◆ WHAT TO DO ◆
Every line from the start of the entries up to and including the one bearing "Il browser Chrome, finora limitato al" must be printed verbatim, without the pictures.

◆ LISTED RECORDS ◆
......

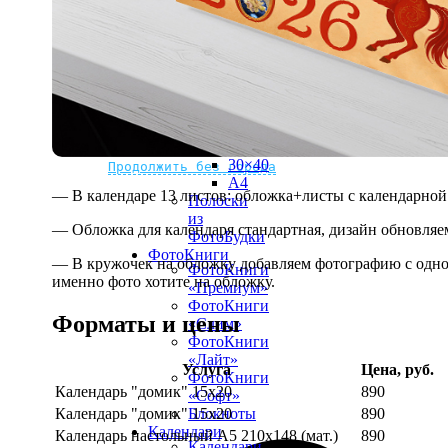
рамке
10х10
10×15
13×18
15×15
15×20
20×20
20×30
Не нашли Ваш город?
Мы доставляем по всему миру
30×30
30×40
Продолжить без города
A4
— В календаре 13 листов: обложка+листы с календарной 
Полоски
из
— Обложка для календаря стандартная, дизайн обновляе
ФотоБудки
ФотоКниги
— В кружочек на обложку добавляем фотографию с одной
ФотоКниги
именно фото хотите на обложку.
«Премиум»
ФотоКниги
Форматы и цены
«Слим»
ФотоКниги
«Лайт»
Услуга
Цена, руб.
ФотоКниги
Календарь "домик" 15х20
890
«Софт»
Календарь "домик" 15х20
890
Блокноты
Календари
Календарь настольный А5 210х148 (мат.)
890
Календари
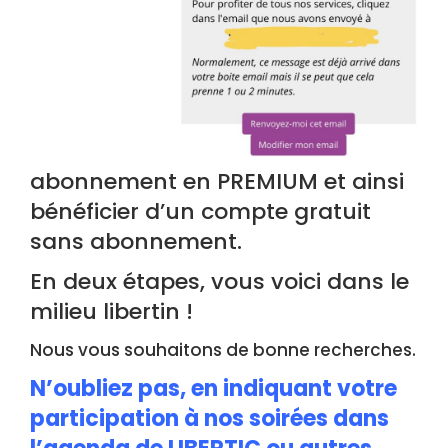
abonnement en PREMIUM et ainsi
bénéficier d’un compte gratuit
sans abonnement.
En deux étapes, vous voici dans le
milieu libertin !
Nous vous souhaitons de bonne recherches.
N’oubliez pas, en indiquant votre
participation à nos soirées dans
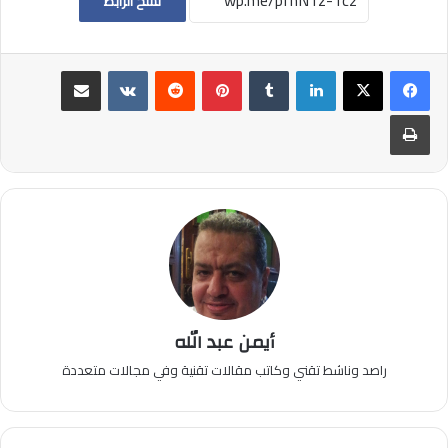
نسخ الرابط
لينكدإن
بينتيريست
مشاركة عبر البريد
طباعة
أيمن عبد الله
راصد وناشط تقني وكاتب مقالات تقنية وفي مجالات متعددة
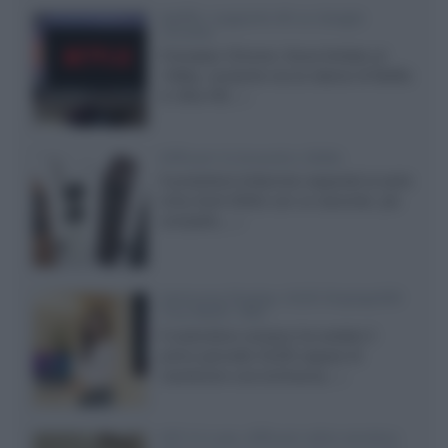
Netflix: supporto 4K su Google
Chrome
Il browser Chrome, finora limitato al
1080p, consente ora la visione di Netflix
in Ultra HD...»
Diffusori Q Acoustics 3040c
Il produttore britannico espande la serie
entry level 3000c con un secondo, più
compatto,...»
Samsung Display: OLED DisplayHDR
True Black 1400
Il costruttore coreano ha svelato il
primo pannello OLED capace di
mantenere una luminanza...»
KEF LS Luxe, diffusori attivi wireless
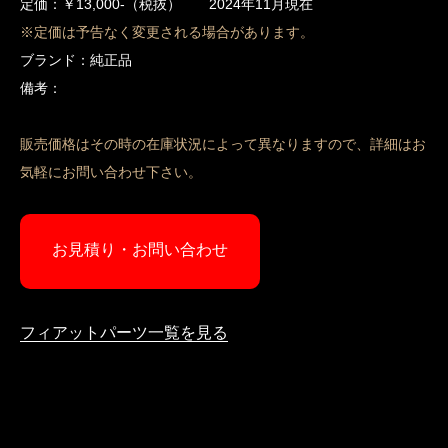
定価：￥13,000-（税抜） 2024年11月現在
※定価は予告なく変更される場合があります。
ブランド：純正品
備考：
販売価格はその時の在庫状況によって異なりますので、詳細はお
気軽にお問い合わせ下さい。
お見積り・お問い合わせ
フィアットパーツ一覧を見る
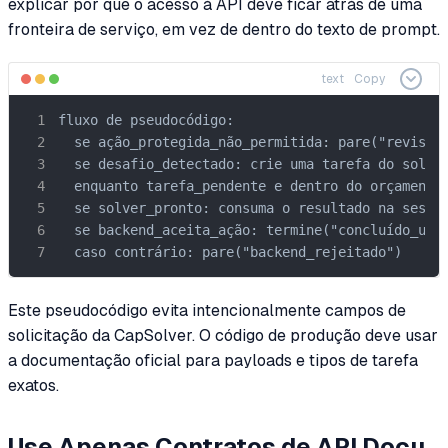
explicar por que o acesso à API deve ficar atrás de uma
fronteira de serviço, em vez de dentro do texto de prompt.
text
Copy
fluxo de pseudocódigo:

  se ação_protegida_não_permitida: pare("revisão_
  se desafio_detectado: crie uma tarefa do solver
  enquanto tarefa_pendente e dentro do orçamento:
  se solver_pronto: consuma o resultado na sessão
  se backend_aceita_ação: termine("concluído_uma_
  caso contrário: pare("backend_rejeitado")
Este pseudocódigo evita intencionalmente campos de
solicitação da CapSolver. O código de produção deve usar
a documentação oficial para payloads e tipos de tarefa
exatos.
Use Apenas Contratos de API Docu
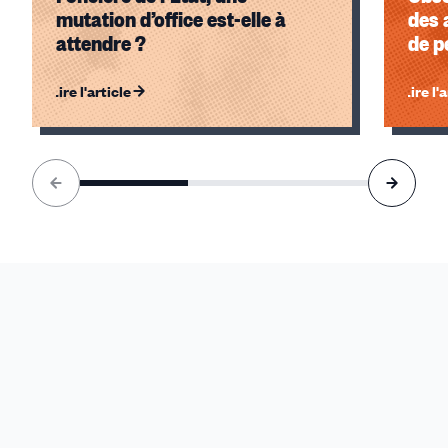
mutation d’office est-elle à
des 
attendre ?
de p
Lire l'article
Lire l'
Élément
1
sur
3
accessible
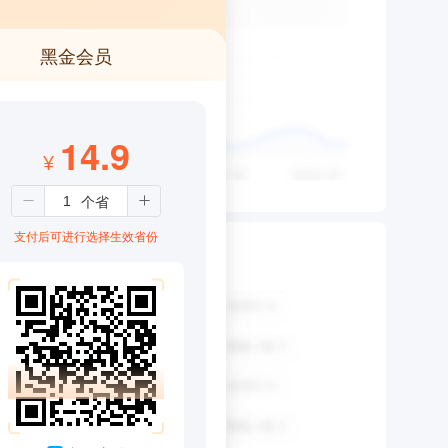
黑金会员
14.9
¥
支付后可进行选择生效省份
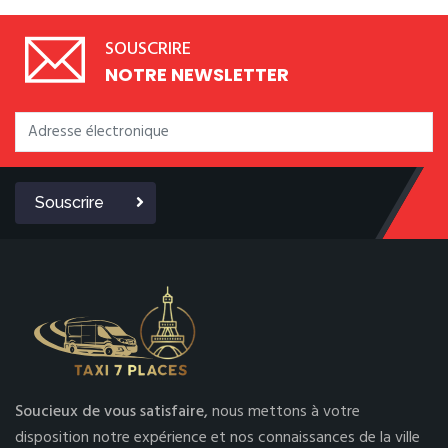
SOUSCRIRE
NOTRE NEWSLETTER
Souscrire
Soucieux de vous satisfaire,
nous mettons à votre
disposition notre expérience et nos connaissances de la ville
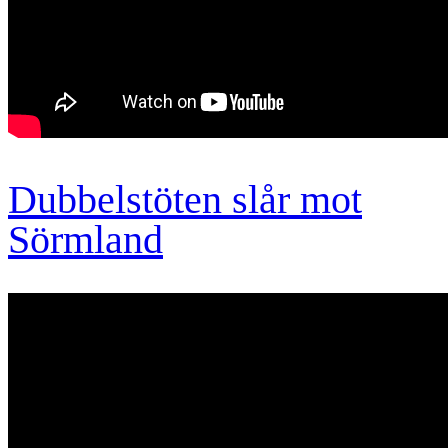
Dubbelstöten slår mot
Sörmland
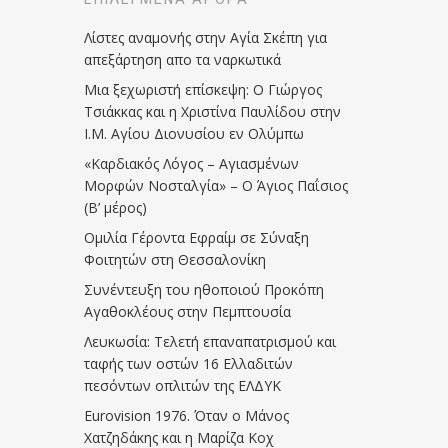
Λίστες αναμονής στην Αγία Σκέπη για
απεξάρτηση απο τα ναρκωτικά
Μια ξεχωριστή επίσκεψη: Ο Γιώργος
Τσιάκκας και η Χριστίνα Παυλίδου στην
Ι.Μ. Αγίου Διονυσίου εν Ολύμπω
«Καρδιακός Λόγος – Αγιασμένων
Μορφών Νοσταλγία» – Ο Άγιος Παΐσιος
(Β’ μέρος)
Ομιλία Γέροντα Εφραίμ σε Σύναξη
Φοιτητών στη Θεσσαλονίκη
Συνέντευξη του ηθοποιού Προκόπη
Αγαθοκλέους στην Πεμπτουσία
Λευκωσία: Τελετή επαναπατρισμού και
ταφής των οστών 16 Ελλαδιτών
πεσόντων οπλιτών της ΕΛΔΥΚ
Eurovision 1976. Όταν ο Μάνος
Χατζηδάκης και η Μαρίζα Κοχ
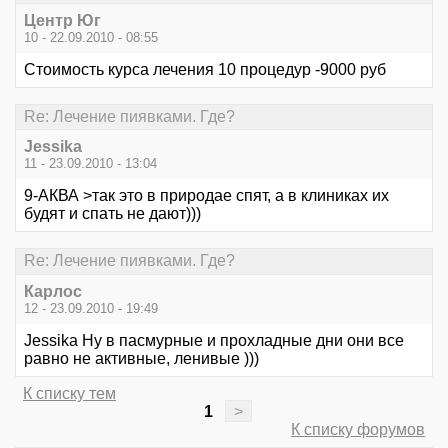
Центр Юг
10 - 22.09.2010 - 08:55
Стоимость курса лечения 10 процедур -9000 руб
Re: Лечение пиявками. Где?
Jessika
11 - 23.09.2010 - 13:04
9-АКВА >так это в природае спят, а в клиниках их
будят и спать не дают)))
Re: Лечение пиявками. Где?
Карлос
12 - 23.09.2010 - 19:49
Jessika Ну в пасмурные и прохладные дни они все
равно не активные, ленивые )))
К списку тем
1
>
К списку форумов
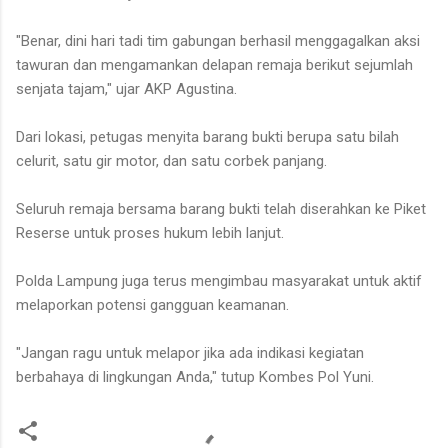
"Benar, dini hari tadi tim gabungan berhasil menggagalkan aksi
tawuran dan mengamankan delapan remaja berikut sejumlah
senjata tajam," ujar AKP Agustina.
Dari lokasi, petugas menyita barang bukti berupa satu bilah
celurit, satu gir motor, dan satu corbek panjang.
Seluruh remaja bersama barang bukti telah diserahkan ke Piket
Reserse untuk proses hukum lebih lanjut.
Polda Lampung juga terus mengimbau masyarakat untuk aktif
melaporkan potensi gangguan keamanan.
"Jangan ragu untuk melapor jika ada indikasi kegiatan
berbahaya di lingkungan Anda," tutup Kombes Pol Yuni.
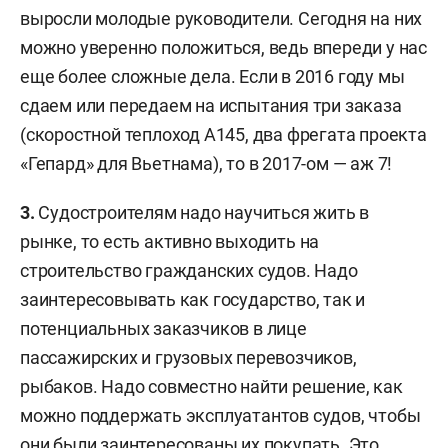
выросли молодые руководители. Сегодня на них
можно уверенно положиться, ведь впереди у нас
еще более сложные дела. Если в 2016 году мы
сдаем или передаем на испытания три заказа
(скоростной теплоход А145, два фрегата проекта
«Гепард» для Вьетнама), то в 2017-ом — аж 7!
3.
Судостроителям надо научиться жить в
рынке, то есть активно выходить на
строительство гражданских судов. Надо
заинтересовывать как государство, так и
потенциальных заказчиков в лице
пассажирских и грузовых перевозчиков,
рыбаков. Надо совместно найти решение, как
можно поддержать эксплуатантов судов, чтобы
они были заинтересованы их покупать. Это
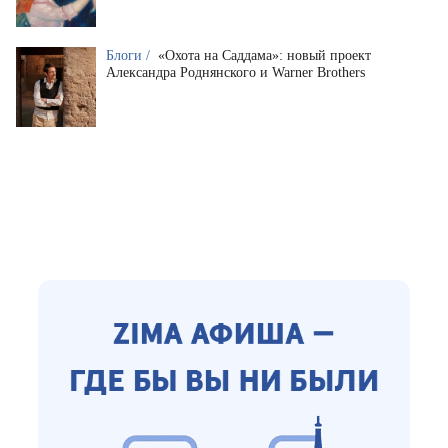
Блоги /
«Охота на Саддама»: новый проект
Александра Роднянского и Warner Brothers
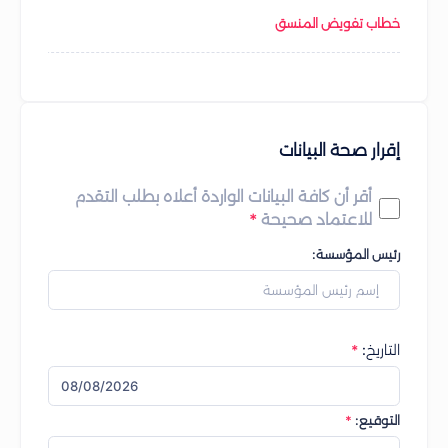
خطاب تفويض المنسق
إقرار صحة البيانات
أقر أن كافة البيانات الواردة أعلاه بطلب التقدم
للاعتماد صحيحة
رئيس المؤسسة:
التاريخ:
التوقيع:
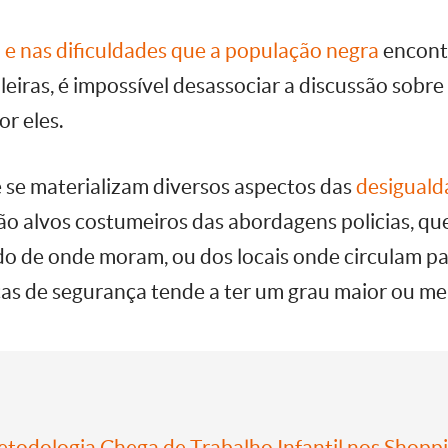
 e nas dificuldades que a população negra
encontr
leiras, é impossível desassociar a discussão sobre
or eles.
e se materializam diversos aspectos das
desiguald
ão alvos costumeiros das abordagens policias, qu
o de onde moram, ou dos locais onde circulam par
as de segurança tende a ter um grau maior ou men
todologia Chega de Trabalho Infantil nos Shopp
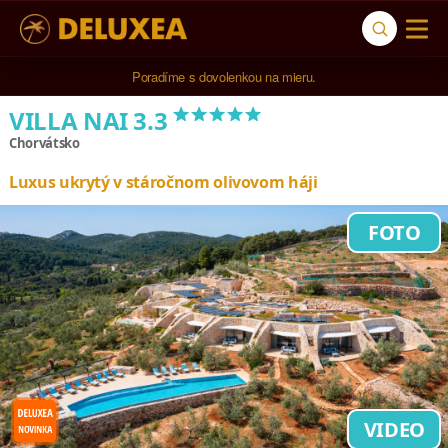
5* cestovná kancelária na luxusnú dovolenku od 4.000 EUR.
*****
VILLA NAI 3.3
Chorvátsko
Luxus ukrytý v stáročnom olivovom háji
FOTO
VIDEO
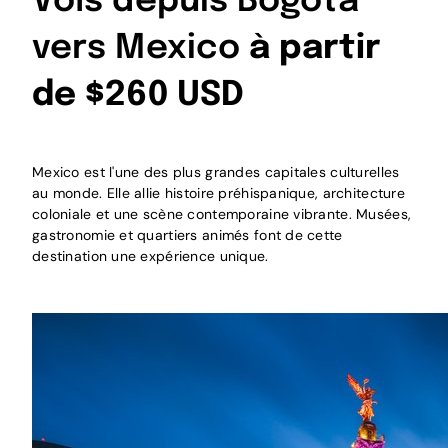
Vols depuis Bogota
vers Mexico
à partir
de $260 USD
Mexico est l'une des plus grandes capitales culturelles
au monde. Elle allie histoire préhispanique, architecture
coloniale et une scène contemporaine vibrante. Musées,
gastronomie et quartiers animés font de cette
destination une expérience unique.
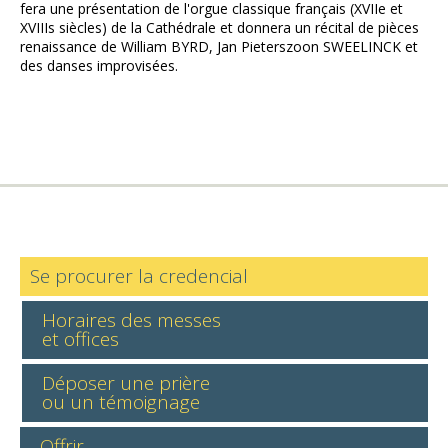
fera une présentation de l'orgue classique français (XVIIe et
XVIIIs siècles) de la Cathédrale et donnera un récital de pièces
renaissance de William BYRD, Jan Pieterszoon SWEELINCK et
des danses improvisées.
Se procurer la credencial
Horaires des messes
et offices
Déposer une prière
ou un témoignage
Offrir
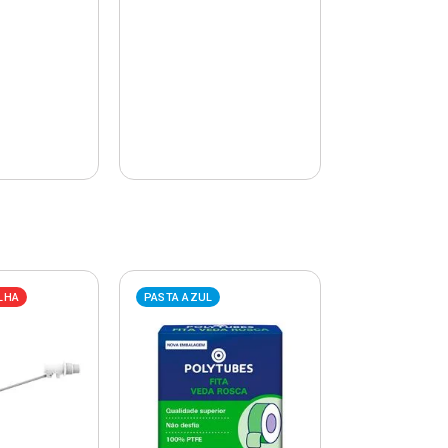
LHA
PASTA AZUL
PASTA AZUL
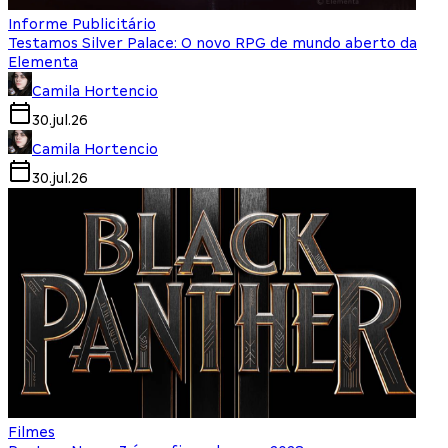
Informe Publicitário
Testamos Silver Palace: O novo RPG de mundo aberto da
Elementa
Camila Hortencio
30.jul.26
Camila Hortencio
30.jul.26
Filmes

......

◆ YOUR RESPONSE ◆
рамке
10х10
10×15
13×18
15×15
15×20
20×20
20×30
Не нашли Ваш город?
Мы доставляем по всему миру
30×30
30×40
Продолжить без города
A4
— В календаре 13 листов: обложка+листы с календарной 
Полоски
из
— Обложка для календаря стандартная, дизайн обновляе
ФотоБудки
ФотоКниги
— В кружочек на обложку добавляем фотографию с одной
ФотоКниги
именно фото хотите на обложку.
«Премиум»
ФотоКниги
Форматы и цены
«Слим»
ФотоКниги
«Лайт»
Услуга
Цена, руб.
ФотоКниги
Календарь "домик" 15х20
890
«Софт»
Календарь "домик" 15х20
890
Блокноты
Календари
Календарь настольный А5 210х148 (мат.)
890
Календари
abonnement en PREMIUM et ainsi
bénéficier d’un compte gratuit
sans abonnement.
En deux étapes, vous voici dans le
milieu libertin !
Nous vous souhaitons de bonne recherches.
N’oubliez pas, en indiquant votre
participation à nos soirées dans
نسخ الرابط
لينكدإن
بينتيريست
مشاركة عبر البريد
طباعة
أيمن عبد الله
راصد وناشط تقني وكاتب مقالات تقنية وفي مجالات متعددة
Netflix: supporto 4K su Google
Chrome
Il browser Chrome, finora limitato al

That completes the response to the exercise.